By Gadjo Cardenas Sevilla
The Apple Watch came to market roughly two years ago and was heralded as Apple’s new product category that would change the world. Apple Watch arrived in a market that was already competitive with Pebble and Google’s Android Wear already several generations ahead. Where are we now?
According to Apple, their Apple Watch is an unqualified success. A ‘billion dollar business,’ they say, even if the company has never released specific sales figures for the Apple Watch, which is usually bunched along with Apple TV, accessories and other products that don’t fall under iPhone, iPad or Mac.
While the original Apple Watch relied too much on the iPhone, subsequent software and hardware update have made it a slightly better standalone device. Apple Watch gen 1 was a scattershot of ideas, it was a personal gadget, a fitness tracker, an iPod, a way to communicate using touch and emoji, a fashion item, a timepiece. The reality was the original Apple Watch was a poor jack of all trades and truly a master of none.
The Apple Watch series 2, now made waterproof, with a standalone GPS for runners and improved software was clearly redefined as a fitness-focused smartwatch and thanks to a partnership with Nike, earned the cachet of that brand’s fanatic followers. Apple toned down the focus on luxury, it replaced the audacious 18K gold version with a cheaper (yet still exclusive) Edition that is made out of ceramic and it also offered an entry level Apple Watch variant with a faster processor but without a GPS.
All in all, Apple Watch has built a successful niche, but I wouldn’t say it is a must-have accessory, even for iPhone loyalists. Aside from the fitness tracking, ability to take phone calls and notifications, very few Apple Watch apps are standouts (ok, Pokemon Go on Apple Watch is cool to have) and it is still faster to do things on your phone than to try and navigate the tiny Watch display.
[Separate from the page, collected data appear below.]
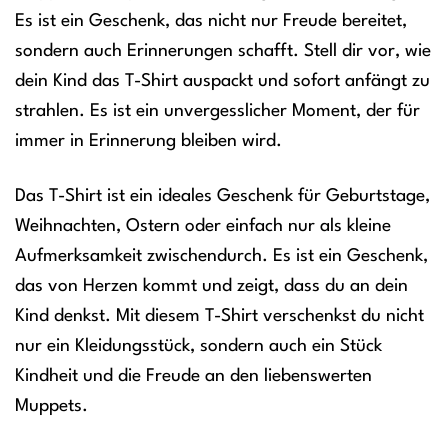
Es ist ein Geschenk, das nicht nur Freude bereitet,
sondern auch Erinnerungen schafft. Stell dir vor, wie
dein Kind das T-Shirt auspackt und sofort anfängt zu
strahlen. Es ist ein unvergesslicher Moment, der für
immer in Erinnerung bleiben wird.
Das T-Shirt ist ein ideales Geschenk für Geburtstage,
Weihnachten, Ostern oder einfach nur als kleine
Aufmerksamkeit zwischendurch. Es ist ein Geschenk,
das von Herzen kommt und zeigt, dass du an dein
Kind denkst. Mit diesem T-Shirt verschenkst du nicht
nur ein Kleidungsstück, sondern auch ein Stück
Kindheit und die Freude an den liebenswerten
Muppets.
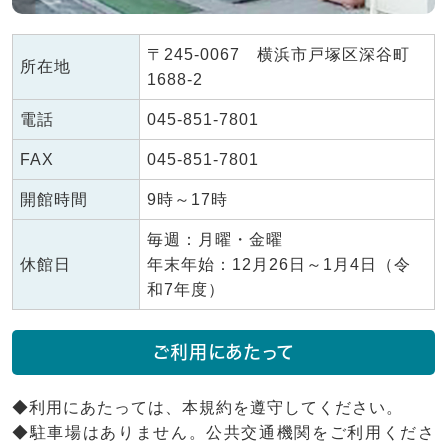
〒245-0067 横浜市戸塚区深谷町
所在地
1688-2
電話
045-851-7801
FAX
045-851-7801
開館時間
9時～17時
毎週：月曜・金曜
休館日
年末年始：12月26日～1月4日（令
和7年度）
ご利用にあたって
◆利用にあたっては、本規約を遵守してください。
◆駐車場はありません。公共交通機関をご利用くださ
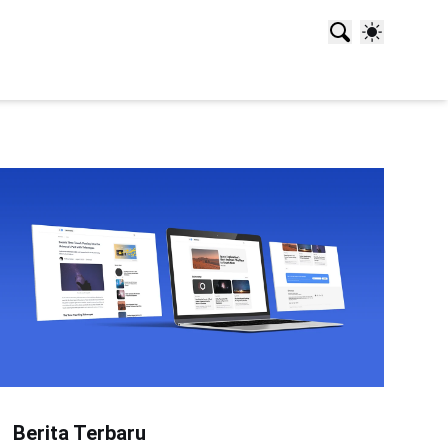
Berita Terbaru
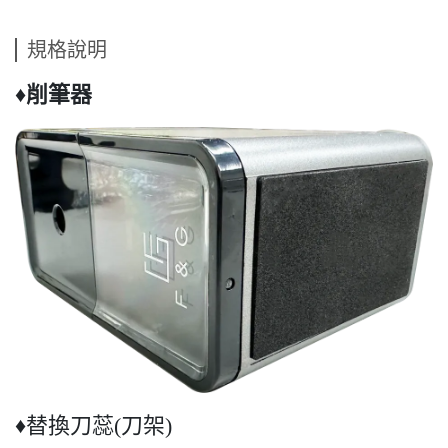
規格說明
♦削筆器
♦替換刀蕊(刀架)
Apple Pay, which is the company’s unchallenged mobile payment system, is one of the biggest draws of the Apple Watch, yet you can also use your iPhone to pay this way.
The competition’s changed
Aside from Samsung, many of the players that were heavy hitters in the early smartwatch market are all but gone. Pebble was bought by Fitbit, Motorola no longer makes the Moto 360, Sony has dropped out of the smartphone market as have various other players who have realized the limited potential of creating and marketing an expensive gadget that’s really non-essential for many users. Even Microsoft,whose Microsoft Band offered a different take on the market, shelved its device.
Apple’s biggest competition has come from cheaper, more activity focused fitness trackers. Fitbit is at the forefront and does well by offering a range of devices in a variety of affordable prices. Fitbit trackers do sync with iPhones and Android devices, but they can similarly sync with PCs, which removes the hassle of needing to carry a smartphone all the time.
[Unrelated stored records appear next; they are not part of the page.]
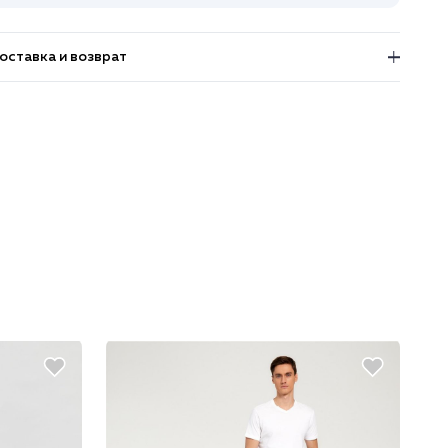
оставка и возврат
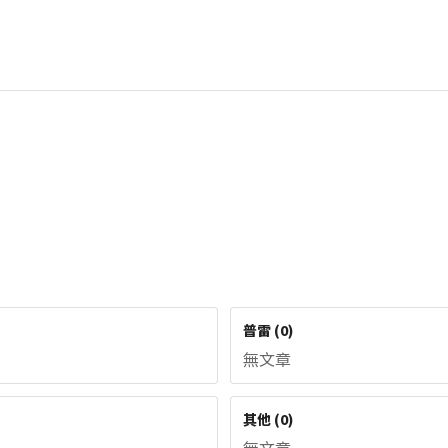
普雷
(
0
)
無文章
其他
(
0
)
無文章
By acquiring Pebble, Fitbit is expected to bring some mobile computing smarts or at least more advanced smartwatch functionality to their devices. Fitbit’s mastered the fitness tracking, analytics and even sleep tracking aspect of the market, they have the best software for users and also offer a wholistic approach to fitness.
Traditional watchmakers have also stepped up and now offer fitness tracking and notifications but the trend here is that they add this functionality to mechanical or quartz watches.
Makers like Tag-Heuer, Mont-Blanc, Fossil and its various subsidiaries now have timepieces that also act as smartwatches without making their owners look too nerdy.
For persons who already love to wear watches this is a big win, since may find the Apple Watch to be an unattractive timepiece and more like a gadget. Now, these same watch lovers can wear Armani and yet get their fitness tracking and notifications on-the-go.
The cheese stands alone
Apple has succeeded in making the Apple Watch a notable category. But like the iPod before it, this can only grow if Apple makes it cross platform (i.e. available to Android or even Windows 10 users). New adoption is the only way to really grow a niche product like this, and bringing Apple Pay or other features to a wider audience may help Apple Watch become the profitable new category Apple expects it to be.
Otherwise, there’s a danger for users to simply use fitness trackers or fashion smartwatches to get what they need at a cheaper price.